C – What was going through your head when you and Sam were first separated?

Lloyd – I’m not sure I was really thinking straight. I know I wasn’t. I’d got carried away with the band story, which I’d fallen for hook, line, and sinker like a complete idiot. Sam hadn’t, and if I’d realised that maybe things would have come out differently.

C – How did you cope with what happened?

Lloyd – Cope? I’m not sure I did. At the time, I couldn’t handle it, not one bit. Lucky Sam was there, or else I think I… Hey, Sam, if you’re reading this then, well, cheers. I never could thank you properly then, but I’m glad I asked you to join our football game in the first week of school! And you weren’t a bad player either. Afterwards, well, much later, I took all that anger and pain out on to that assault course I had my dad build for me. It was a killer. I was so shattered at night that I could finally manage a few hours of sleep. I hadn’t slept for months. It helps to get help, if you know what I mean. It doesn’t feel like it at the time, and so many times I wanted to give up on it and refused to go, but my mum and dad forced me to go. They literally bundled me into the car. Once I locked myself in my room so I wouldn’t have to go, but it didn’t work. You can’t keep your door locked forever. It took me a while, but I kind of dealt with it. You never want them, those monsters out there, to beat you, so you think that’ll be enough to move on from it, but it’s not quite enough. I guess in the end you either deal with it or you don’t, and sometimes you just can’t do it alone.

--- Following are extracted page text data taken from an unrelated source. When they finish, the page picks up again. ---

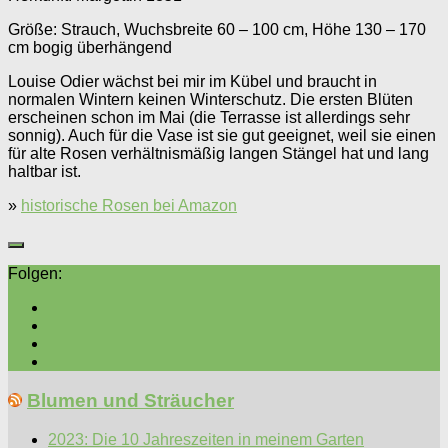
Größe: Strauch, Wuchsbreite 60 – 100 cm, Höhe 130 – 170
cm bogig überhängend
Louise Odier wächst bei mir im Kübel und braucht in
normalen Wintern keinen Winterschutz. Die ersten Blüten
erscheinen schon im Mai (die Terrasse ist allerdings sehr
sonnig). Auch für die Vase ist sie gut geeignet, weil sie einen
für alte Rosen verhältnismäßig langen Stängel hat und lang
haltbar ist.
»
historische Rosen bei Amazon
Folgen:
Blumen und Sträucher
2023: Die 10 Jahreszeiten in meinem Garten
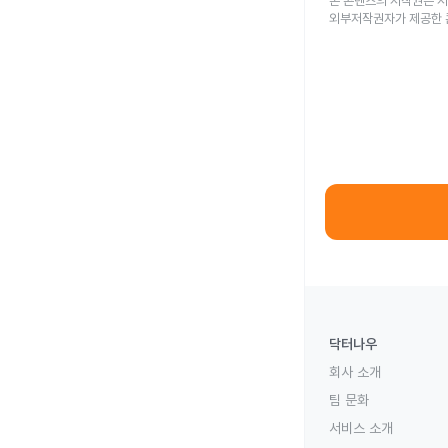
본 콘텐츠의 저작권은 저
외부저작권자가 제공한 
닥터나우
회사 소개
팀 문화
서비스 소개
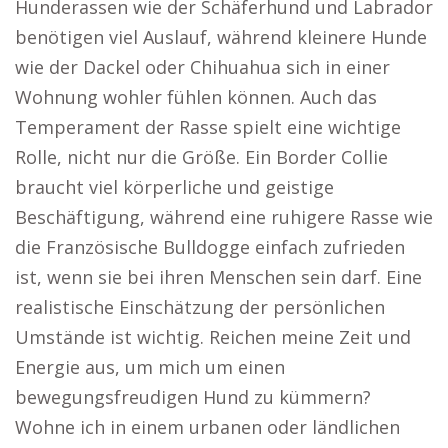
Hunderassen wie der Schäferhund und Labrador
benötigen viel Auslauf, während kleinere Hunde
wie der Dackel oder Chihuahua sich in einer
Wohnung wohler fühlen können. Auch das
Temperament der Rasse spielt eine wichtige
Rolle, nicht nur die Größe. Ein Border Collie
braucht viel körperliche und geistige
Beschäftigung, während eine ruhigere Rasse wie
die Französische Bulldogge einfach zufrieden
ist, wenn sie bei ihren Menschen sein darf. Eine
realistische Einschätzung der persönlichen
Umstände ist wichtig. Reichen meine Zeit und
Energie aus, um mich um einen
bewegungsfreudigen Hund zu kümmern?
Wohne ich in einem urbanen oder ländlichen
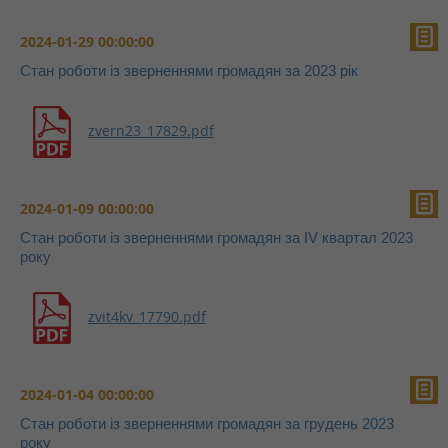
2024-01-29 00:00:00
Стан роботи із зверненнями громадян за 2023 рік
zvern23_17829.pdf
2024-01-09 00:00:00
Стан роботи із зверненнями громадян за IV квартал 2023
року
zvit4kv_17790.pdf
2024-01-04 00:00:00
Стан роботи із зверненнями громадян за грудень 2023
року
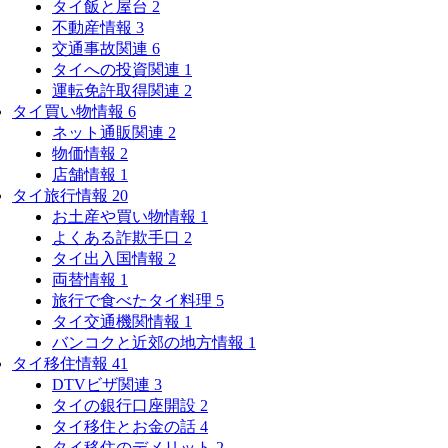
タイ飯と屋台
2
不動産情報
3
交通事故関連
6
タイへの投資関連
1
運転免許取得関連
2
タイ買い物情報
6
ネット通販関連
2
物価情報
2
店舗情報
1
タイ旅行情報
20
お土産や買い物情報
1
よくある詐欺手口
2
タイ出入国情報
2
両替情報
1
旅行で食べたタイ料理
5
タイ交通機関情報
1
バンコクと近郊の地方情報
1
タイ移住情報
41
DTVビザ関連
3
タイの銀行口座開設
2
タイ移住とお金の話
4
タイ移住のデメリット
2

C – If you could have said anything to your parents during the ordeal, what would you have said?

Lloyd – Get me the hell out of here! Please, please get me out of here.

C – How did that weekend affect your friendship with Sam?

Lloyd – The funny thing is that I haven’t seen Sam since then, which was three years ago. Oh, apart from once. He came over, but it wasn’t like old times. There was too much of the wrong type of history between us and not enough of the right type. Not enough good memories to cancel out the bad. When he came over he brought something with him, something I didn’t know he had, didn’t even realise existed, and that was bad. He thought he’d been looking out for me by taking it, and he was, but it brought it all back. I couldn’t see him again after that. Yeah, so in terms of friendship there isn’t one now, but I still see him as my best mate. If I picked up the phone now, oh by the way I make sure it’s always charged these days, I know he’d come over right away. We’ve got this bond that ties us to this thing in our past. It’ll always be there no matter how hard we try to shake it off. Sam missed the worst of it, and maybe I might have as well if I’d listened to him. It doesn’t matter now. He knows what went on better than anyone else. He was there, which is why I might never see him again and why he’ll always be my friend.